A week after the former Obama Education Secretary Arne Duncan called for a boycott of schools in September to force politicians to pass additional gun-control laws, Rasmussen Reports quizzed 1,000 American adults about what they thought of his idea: “A proposal has been made for parents across America to keep their children out of school for a few days next fall to pressure Congress into passing more gun control laws.”
Rasmussen reported that a majority opposed Duncan’s proposal that popped up following the Santa Fe, Texas shooting.
The radical proposal didn’t come from Duncan, but from another Obama refugee, Peter Cunningham, who tweeted, “Maybe it’s time for America’s 50 million school parents to simply pull their kids out of school until we have better gun laws.” Replied Duncan:
This is brilliant, and tragically necessary. What if no children went to school until gun laws changed to keep them safe?
My family is all in if we can do this at scale. Parents, will you please join us?
Commentators immediately heralded the blatant hypocrisy about Duncan’s “family” being “all in” over the idea, especially as his children attend the “exclusive, private University of Chicago Laboratory Schools in tony Hyde Park,” according to the Jewish World Review. A brochure from the schools notes that the grounds are “patrolled by the University of Chicago Police Department and private security.”

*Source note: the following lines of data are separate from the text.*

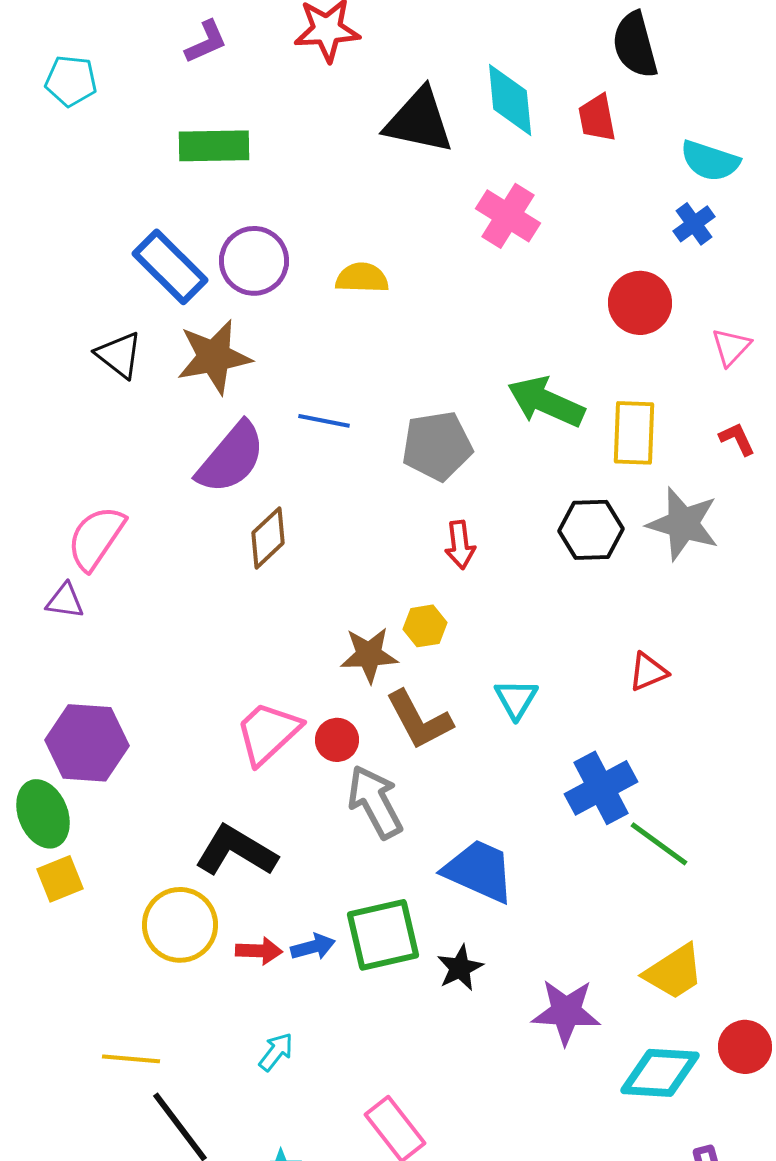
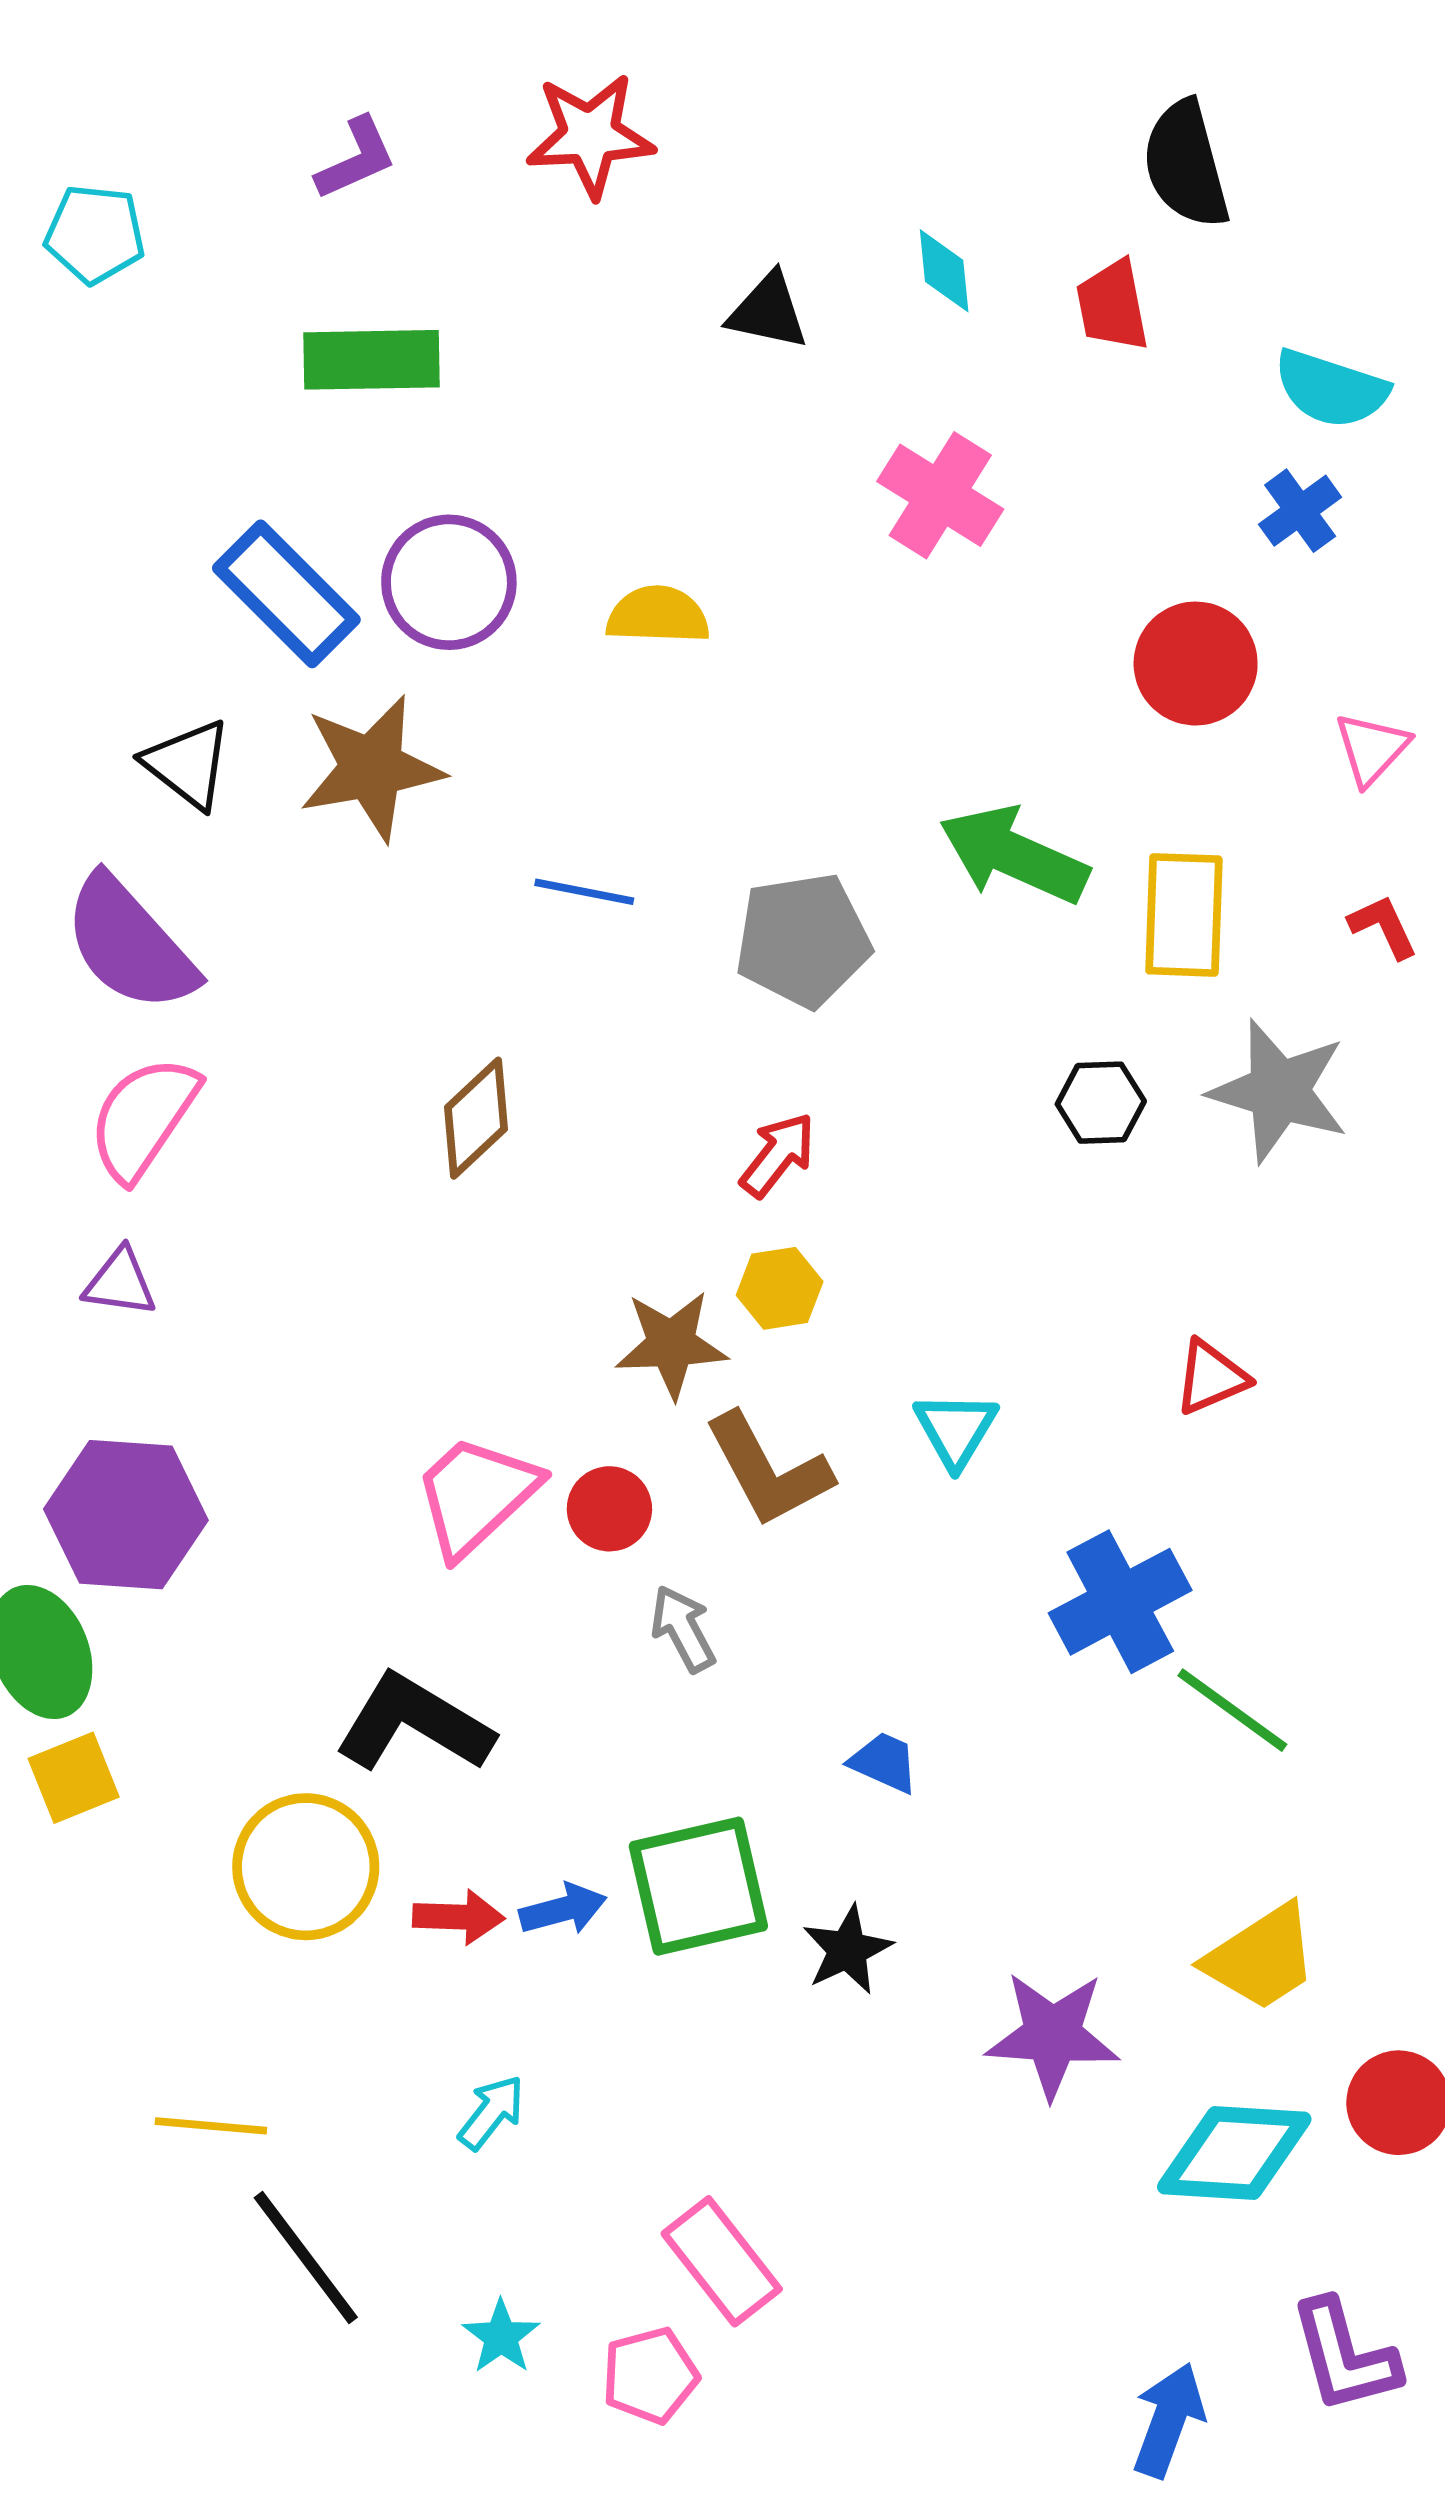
cyan diamond: (510, 100) -> (944, 271), size x0.6
black triangle: (419, 121) -> (768, 311), size x0.6
purple semicircle: (231, 458) -> (130, 944), moved, turned 98
black hexagon: (591, 530) -> (1101, 1103), size x0.7
red arrow: (460, 545) -> (778, 1155), moved, turned -135
purple triangle: (65, 601) -> (120, 1283), moved
gray arrow: (375, 802) -> (683, 1629), size x0.6
blue trapezoid: (479, 871) -> (884, 1762), size x0.5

But never mind. Duncan was busy defending his radical suggestion, which came no doubt directly from Saul Alinsky’s Rules for Radicals. He told CNN:
I know it would be very difficult. It's counter to everything I've talked about all my life of trying to get kids to school and to stay in school, but I just think as a nation we're at a breaking point and we just cannot continue to allow our children and our adults to die due to senseless gun violence.
Duncan continued, "what I'm talking about is an idea — for all the difficultly, for all the impractically about it — I think would shock the nation, would create the kind of tension that we've lacked, and we need to create tension to compel lawmakers to change."
When asked about its practicality by The Atlantic’s Adam Harris, Duncan made his case:
We put this out a few days ago, and it was definitely intended to be thought-provoking. And you think about, you know, not all schools, but many schools, come back to school after Labor Day, that first week of September. That would give us a little time to see whether it makes sense. But there is clearly, as of now, very significant interest.
And, you know, teachers have walked out for higher pay, kids have walked out on the gun-violence issue, and my question is: What have we as parents done? We’re not protecting our kids. And, again, that’s the most fundamental thing. You want your kids to be safe. That’s instinctual. And the fact that we’re not doing that—we’re not willing to think radically enough to do it—I can’t stomach that.
So, the thought was, let’s see if it develops, let’s see if it continues to pick up momentum. But if you could do something in September, you’d see whether politicians move or not. If they move, fantastic. If they don’t move, then you’re looking at the November elections. Then you act….
When were part of the [Obama] administration, we played by all the rules after [the] Sandy Hook [massacre]. We did a study, we did a report, we worked with Congress, and guess what we accomplished?
So, playing by the rules hasn’t worked. We need to change the game.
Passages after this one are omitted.